Only 19 witnesses have testified for Mr. Bemba since the start of the defense case last August. At the time, it had been expected that all defense witnesses would have completed testifying by July this year. The defense has this month cut from 63 to 50 the number of witnesses it intends to call.
Mr. Bemba, an opposition leader in Congo, is battling charges of failing to discipline his Movement for the Liberation of Congo (MLC) soldiers, who prosecutors allege committed rape, murder, and pillaging during 2002 and 2003. He denies the charges, stating that authorities in the Central African Republic, where his forces were deployed at the time, had the command and control responsibility over those troops.
Most of the MLC soldiers who fought in the conflict were integrated into the Congolese national army, in which many are still serving, some at senior level. Such soldiers would require authorization in order to travel out of Congo or to testify remotely. This authorization may not be easy to secure because Mr. Bemba remains a leading opposition figure.
Furthermore, several soldiers from the Central African armed forces, who fought alongside the Bemba troops, are still in the service of their country or went into exile when Mr. Patassé was ousted in March 2003. Moreover, the country has been in upheaval since François Bozizé, who became president in 2003, was deposed by rebels and fled to Cameroon in March 2013.
Those who have so far testified for the defense include three experts, crime-based witnesses, and former MLC insiders. Defense lawyers have previously cited uncooperative state authorities, fear of reprisal attacks, and the vulnerability of a number of witnesses, some of whom could incriminate themselves during testimony, as difficulties faced in getting their witnesses to appear before the court.

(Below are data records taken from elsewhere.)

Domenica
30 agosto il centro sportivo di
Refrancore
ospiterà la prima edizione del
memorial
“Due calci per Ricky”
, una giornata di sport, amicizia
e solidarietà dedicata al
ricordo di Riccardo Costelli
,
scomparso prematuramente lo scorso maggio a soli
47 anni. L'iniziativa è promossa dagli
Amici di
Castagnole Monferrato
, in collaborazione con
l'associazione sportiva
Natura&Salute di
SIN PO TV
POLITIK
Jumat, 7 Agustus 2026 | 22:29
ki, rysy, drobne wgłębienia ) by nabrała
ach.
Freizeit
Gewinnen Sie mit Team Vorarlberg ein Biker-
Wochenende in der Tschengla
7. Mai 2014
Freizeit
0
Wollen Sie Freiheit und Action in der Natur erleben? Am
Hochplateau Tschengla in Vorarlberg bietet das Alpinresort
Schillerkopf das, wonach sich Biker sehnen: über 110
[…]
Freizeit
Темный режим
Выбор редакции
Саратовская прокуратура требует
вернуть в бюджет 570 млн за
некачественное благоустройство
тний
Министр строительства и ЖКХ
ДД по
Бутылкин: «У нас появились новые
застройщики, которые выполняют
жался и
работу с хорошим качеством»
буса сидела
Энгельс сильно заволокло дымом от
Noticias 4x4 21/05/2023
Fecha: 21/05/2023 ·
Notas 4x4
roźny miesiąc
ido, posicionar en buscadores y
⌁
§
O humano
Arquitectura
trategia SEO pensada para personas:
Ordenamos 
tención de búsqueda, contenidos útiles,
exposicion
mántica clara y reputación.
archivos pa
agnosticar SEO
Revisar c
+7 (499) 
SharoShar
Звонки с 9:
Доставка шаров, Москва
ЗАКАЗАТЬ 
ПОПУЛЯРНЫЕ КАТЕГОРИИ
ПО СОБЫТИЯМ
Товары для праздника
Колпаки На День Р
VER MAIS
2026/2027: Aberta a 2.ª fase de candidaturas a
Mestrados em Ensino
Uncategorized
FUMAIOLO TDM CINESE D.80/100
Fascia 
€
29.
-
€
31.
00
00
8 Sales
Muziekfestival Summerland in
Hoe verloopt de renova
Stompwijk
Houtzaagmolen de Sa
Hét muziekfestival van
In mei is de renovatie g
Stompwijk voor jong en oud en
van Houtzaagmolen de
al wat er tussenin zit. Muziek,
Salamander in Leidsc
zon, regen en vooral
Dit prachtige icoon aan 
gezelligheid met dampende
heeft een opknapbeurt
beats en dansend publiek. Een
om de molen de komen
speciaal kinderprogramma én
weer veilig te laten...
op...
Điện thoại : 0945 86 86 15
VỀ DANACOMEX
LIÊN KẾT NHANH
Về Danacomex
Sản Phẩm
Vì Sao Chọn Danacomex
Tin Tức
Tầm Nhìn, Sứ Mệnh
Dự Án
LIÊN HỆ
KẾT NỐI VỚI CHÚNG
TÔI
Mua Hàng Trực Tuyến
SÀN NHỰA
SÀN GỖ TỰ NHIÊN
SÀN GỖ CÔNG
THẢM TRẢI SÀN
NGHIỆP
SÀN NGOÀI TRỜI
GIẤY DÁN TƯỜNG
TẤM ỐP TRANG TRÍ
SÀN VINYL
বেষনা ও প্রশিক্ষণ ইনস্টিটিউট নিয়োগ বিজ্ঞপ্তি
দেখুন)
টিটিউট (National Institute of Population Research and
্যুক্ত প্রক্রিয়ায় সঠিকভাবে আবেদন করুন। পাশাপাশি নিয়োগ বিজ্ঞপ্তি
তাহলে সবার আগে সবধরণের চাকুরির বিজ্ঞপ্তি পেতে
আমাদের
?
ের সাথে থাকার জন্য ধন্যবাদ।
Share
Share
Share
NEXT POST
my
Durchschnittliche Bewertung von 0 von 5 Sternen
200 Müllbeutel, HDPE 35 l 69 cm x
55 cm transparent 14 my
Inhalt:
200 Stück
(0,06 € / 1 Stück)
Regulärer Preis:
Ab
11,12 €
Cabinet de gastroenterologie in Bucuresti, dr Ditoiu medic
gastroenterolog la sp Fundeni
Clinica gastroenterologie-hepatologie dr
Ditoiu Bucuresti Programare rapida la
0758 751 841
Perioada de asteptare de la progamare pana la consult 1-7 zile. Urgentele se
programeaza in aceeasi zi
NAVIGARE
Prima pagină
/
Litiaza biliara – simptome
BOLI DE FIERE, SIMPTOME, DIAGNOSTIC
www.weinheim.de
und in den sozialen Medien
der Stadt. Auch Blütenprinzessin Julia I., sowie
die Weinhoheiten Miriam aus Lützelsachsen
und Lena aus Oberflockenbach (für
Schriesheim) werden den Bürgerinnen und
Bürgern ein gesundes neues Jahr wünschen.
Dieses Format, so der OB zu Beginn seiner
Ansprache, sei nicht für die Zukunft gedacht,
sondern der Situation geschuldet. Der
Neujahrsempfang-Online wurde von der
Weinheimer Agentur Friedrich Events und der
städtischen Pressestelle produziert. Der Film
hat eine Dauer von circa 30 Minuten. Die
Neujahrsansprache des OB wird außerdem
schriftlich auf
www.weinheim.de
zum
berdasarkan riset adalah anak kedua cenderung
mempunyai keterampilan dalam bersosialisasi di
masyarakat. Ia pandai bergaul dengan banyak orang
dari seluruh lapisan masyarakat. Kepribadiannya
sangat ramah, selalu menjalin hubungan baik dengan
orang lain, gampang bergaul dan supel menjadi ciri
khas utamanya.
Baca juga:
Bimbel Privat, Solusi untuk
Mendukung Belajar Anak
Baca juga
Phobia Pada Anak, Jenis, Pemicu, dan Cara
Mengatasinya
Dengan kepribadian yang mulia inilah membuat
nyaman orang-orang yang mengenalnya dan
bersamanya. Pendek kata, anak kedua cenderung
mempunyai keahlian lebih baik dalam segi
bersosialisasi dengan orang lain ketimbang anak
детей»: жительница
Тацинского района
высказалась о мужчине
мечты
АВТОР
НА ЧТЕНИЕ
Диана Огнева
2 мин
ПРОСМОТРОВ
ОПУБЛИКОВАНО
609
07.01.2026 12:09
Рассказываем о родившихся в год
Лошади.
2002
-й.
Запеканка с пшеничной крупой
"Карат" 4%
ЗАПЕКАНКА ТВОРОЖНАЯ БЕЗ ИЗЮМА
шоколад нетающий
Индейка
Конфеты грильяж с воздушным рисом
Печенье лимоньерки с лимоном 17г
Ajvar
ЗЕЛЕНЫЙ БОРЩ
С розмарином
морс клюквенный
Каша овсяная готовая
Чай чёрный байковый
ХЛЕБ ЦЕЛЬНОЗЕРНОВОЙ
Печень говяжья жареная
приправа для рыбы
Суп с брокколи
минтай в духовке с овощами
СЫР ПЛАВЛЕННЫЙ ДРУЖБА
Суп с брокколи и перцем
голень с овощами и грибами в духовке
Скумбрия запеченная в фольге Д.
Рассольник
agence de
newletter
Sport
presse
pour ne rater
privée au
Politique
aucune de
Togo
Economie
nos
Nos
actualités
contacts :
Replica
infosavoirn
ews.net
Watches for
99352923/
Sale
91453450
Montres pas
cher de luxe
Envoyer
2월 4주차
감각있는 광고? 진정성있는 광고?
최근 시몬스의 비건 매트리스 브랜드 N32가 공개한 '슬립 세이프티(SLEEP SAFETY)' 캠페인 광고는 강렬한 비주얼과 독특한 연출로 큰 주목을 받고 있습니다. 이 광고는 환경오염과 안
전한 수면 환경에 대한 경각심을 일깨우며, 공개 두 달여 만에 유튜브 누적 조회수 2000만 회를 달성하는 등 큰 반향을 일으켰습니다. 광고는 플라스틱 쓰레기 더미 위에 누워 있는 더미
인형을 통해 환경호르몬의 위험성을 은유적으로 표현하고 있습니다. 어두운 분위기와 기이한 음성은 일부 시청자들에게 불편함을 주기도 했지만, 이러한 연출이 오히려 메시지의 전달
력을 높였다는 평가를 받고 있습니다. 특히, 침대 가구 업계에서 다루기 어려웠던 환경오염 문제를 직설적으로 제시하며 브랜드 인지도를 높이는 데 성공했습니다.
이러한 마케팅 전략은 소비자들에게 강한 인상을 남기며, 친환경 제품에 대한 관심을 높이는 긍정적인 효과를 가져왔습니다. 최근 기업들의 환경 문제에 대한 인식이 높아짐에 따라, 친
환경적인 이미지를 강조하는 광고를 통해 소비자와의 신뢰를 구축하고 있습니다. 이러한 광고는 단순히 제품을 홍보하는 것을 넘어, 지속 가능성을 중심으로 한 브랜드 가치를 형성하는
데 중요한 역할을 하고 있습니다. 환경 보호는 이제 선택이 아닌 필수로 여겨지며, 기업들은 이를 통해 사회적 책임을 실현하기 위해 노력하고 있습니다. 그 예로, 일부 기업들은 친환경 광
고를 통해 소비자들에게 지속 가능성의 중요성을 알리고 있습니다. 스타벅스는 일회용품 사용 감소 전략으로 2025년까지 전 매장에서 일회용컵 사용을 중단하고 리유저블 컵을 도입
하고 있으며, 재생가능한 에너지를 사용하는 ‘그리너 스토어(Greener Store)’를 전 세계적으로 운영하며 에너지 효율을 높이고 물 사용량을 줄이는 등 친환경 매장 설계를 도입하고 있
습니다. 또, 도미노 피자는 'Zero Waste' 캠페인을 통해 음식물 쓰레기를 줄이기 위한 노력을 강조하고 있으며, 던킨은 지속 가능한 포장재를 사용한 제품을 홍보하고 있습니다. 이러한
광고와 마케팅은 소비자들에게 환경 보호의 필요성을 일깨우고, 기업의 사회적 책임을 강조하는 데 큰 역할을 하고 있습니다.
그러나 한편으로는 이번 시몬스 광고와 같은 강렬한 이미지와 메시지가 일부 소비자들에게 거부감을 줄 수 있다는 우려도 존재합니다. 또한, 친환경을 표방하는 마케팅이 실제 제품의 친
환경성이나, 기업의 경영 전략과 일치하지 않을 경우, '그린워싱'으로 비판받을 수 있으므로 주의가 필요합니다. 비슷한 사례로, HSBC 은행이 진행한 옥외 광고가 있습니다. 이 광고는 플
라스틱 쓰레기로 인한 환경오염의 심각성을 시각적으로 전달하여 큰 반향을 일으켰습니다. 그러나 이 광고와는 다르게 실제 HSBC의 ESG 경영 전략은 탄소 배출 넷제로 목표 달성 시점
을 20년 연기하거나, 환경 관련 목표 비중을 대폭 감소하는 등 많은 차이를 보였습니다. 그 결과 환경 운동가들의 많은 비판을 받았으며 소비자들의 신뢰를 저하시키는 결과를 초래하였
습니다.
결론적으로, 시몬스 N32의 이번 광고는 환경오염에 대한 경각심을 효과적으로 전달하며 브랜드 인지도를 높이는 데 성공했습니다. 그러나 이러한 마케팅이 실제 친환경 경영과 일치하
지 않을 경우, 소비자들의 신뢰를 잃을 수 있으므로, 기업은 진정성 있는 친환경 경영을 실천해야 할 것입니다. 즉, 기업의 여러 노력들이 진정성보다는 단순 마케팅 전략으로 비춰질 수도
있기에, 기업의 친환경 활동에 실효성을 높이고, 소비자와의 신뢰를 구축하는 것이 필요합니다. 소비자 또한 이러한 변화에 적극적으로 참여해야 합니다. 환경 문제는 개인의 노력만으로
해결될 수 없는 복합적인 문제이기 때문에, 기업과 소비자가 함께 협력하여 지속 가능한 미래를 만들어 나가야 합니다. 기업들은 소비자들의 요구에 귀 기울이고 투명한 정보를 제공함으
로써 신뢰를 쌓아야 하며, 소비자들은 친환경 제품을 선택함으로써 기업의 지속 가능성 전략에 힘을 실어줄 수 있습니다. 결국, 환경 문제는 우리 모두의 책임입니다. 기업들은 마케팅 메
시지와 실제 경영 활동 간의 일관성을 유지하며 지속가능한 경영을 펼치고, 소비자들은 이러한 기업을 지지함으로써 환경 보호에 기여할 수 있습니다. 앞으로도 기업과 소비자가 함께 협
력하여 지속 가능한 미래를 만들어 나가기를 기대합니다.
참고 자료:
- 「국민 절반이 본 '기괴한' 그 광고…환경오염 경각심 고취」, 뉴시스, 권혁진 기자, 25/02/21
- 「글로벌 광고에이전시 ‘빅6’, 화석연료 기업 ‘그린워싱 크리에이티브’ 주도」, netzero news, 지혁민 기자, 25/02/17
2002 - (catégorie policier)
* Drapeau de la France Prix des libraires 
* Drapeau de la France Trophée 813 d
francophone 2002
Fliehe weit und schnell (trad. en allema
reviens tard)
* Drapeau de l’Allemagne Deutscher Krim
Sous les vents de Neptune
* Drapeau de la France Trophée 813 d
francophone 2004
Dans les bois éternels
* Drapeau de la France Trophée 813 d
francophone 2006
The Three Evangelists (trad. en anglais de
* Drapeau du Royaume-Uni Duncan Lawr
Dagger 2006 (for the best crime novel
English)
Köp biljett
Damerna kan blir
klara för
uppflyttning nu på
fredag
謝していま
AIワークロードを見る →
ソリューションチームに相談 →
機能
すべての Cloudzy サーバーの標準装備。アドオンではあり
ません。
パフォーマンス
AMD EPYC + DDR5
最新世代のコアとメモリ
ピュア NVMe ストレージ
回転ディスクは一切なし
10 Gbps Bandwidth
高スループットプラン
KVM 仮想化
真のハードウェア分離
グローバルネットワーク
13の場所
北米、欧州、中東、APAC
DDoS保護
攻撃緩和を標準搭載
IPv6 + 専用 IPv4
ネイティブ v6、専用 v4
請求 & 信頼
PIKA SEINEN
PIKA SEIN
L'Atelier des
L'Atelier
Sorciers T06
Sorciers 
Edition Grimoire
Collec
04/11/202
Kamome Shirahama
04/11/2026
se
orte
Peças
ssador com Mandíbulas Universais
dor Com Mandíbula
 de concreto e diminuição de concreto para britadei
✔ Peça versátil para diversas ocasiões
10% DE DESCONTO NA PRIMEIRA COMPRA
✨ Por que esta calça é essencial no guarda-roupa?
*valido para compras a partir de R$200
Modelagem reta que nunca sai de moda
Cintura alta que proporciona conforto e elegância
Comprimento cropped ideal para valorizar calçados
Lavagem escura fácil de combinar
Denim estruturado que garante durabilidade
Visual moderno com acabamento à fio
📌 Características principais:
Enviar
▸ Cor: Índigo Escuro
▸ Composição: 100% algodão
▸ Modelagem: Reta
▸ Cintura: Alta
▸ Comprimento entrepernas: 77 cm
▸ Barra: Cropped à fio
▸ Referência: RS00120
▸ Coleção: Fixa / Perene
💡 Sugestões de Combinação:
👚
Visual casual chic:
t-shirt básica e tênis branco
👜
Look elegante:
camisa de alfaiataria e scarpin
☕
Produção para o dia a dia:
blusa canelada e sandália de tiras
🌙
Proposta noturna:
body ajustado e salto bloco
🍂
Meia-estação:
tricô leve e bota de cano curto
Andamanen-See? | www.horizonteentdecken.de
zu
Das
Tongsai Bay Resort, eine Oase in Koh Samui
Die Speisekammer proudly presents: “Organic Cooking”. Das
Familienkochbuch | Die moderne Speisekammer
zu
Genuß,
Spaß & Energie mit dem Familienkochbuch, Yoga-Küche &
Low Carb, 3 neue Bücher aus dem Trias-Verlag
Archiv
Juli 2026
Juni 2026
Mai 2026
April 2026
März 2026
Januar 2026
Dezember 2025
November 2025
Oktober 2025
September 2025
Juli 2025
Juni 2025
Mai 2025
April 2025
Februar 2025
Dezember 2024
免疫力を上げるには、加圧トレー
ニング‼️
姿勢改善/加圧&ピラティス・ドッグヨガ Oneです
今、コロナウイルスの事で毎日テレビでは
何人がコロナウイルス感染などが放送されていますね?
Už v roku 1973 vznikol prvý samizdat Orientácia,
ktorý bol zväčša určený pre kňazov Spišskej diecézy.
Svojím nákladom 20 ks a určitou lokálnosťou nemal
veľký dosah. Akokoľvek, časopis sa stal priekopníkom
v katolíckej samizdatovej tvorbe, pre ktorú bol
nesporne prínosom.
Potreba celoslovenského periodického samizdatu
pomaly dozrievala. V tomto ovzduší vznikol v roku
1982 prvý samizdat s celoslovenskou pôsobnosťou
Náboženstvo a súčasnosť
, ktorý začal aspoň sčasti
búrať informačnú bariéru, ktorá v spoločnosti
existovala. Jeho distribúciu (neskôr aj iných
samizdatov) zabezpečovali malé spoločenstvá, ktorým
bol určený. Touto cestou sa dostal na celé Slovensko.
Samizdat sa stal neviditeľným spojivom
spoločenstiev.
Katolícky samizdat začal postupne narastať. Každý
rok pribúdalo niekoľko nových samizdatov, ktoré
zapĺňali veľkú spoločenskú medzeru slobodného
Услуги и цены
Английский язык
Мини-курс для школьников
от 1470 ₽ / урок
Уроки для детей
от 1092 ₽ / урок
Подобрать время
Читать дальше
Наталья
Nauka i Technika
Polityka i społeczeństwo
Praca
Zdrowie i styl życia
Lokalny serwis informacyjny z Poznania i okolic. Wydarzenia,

Last September, ‘Witness D04-07’ testified for three days then disappeared from the court before completing his testimony. ‘Witness D04-11,’ who was scheduled to testify next, did not board the plane to The Hague and was reported untraceable.
In the face of challenges to get Africa-based witnesses to The Hague, judges Sylvia Steiner, Kuniko Osaki, and Joyce Aluoch last October ordered the defense to first produce those defense witnesses based in Europe who did not face any difficulties in appearing before the chamber. Once those witnesses completed testifying, the defense again reported challenges in securing the appearance of its other witnesses.
Difficulties in getting Africa-based witnesses to Europe have also prompted the court to consider hearing their evidence from the chambers of the International Criminal Tribunal for Rwanda (ICTR) in Arusha, Tanzania. The defense witnesses who have testified over recent months have all given evidence remotely via video link.
Defense lawyers have stated that applications for government authorization have been made for some of the outstanding witnesses that required it. However, cooperation with these requests had been “painfully slow or non-existent.” But other witnesses are based in countries where the ICC has not concluded arrangements and negotiations required to establish video link facilities.
The trial is scheduled to resume on Wednesday, June 5.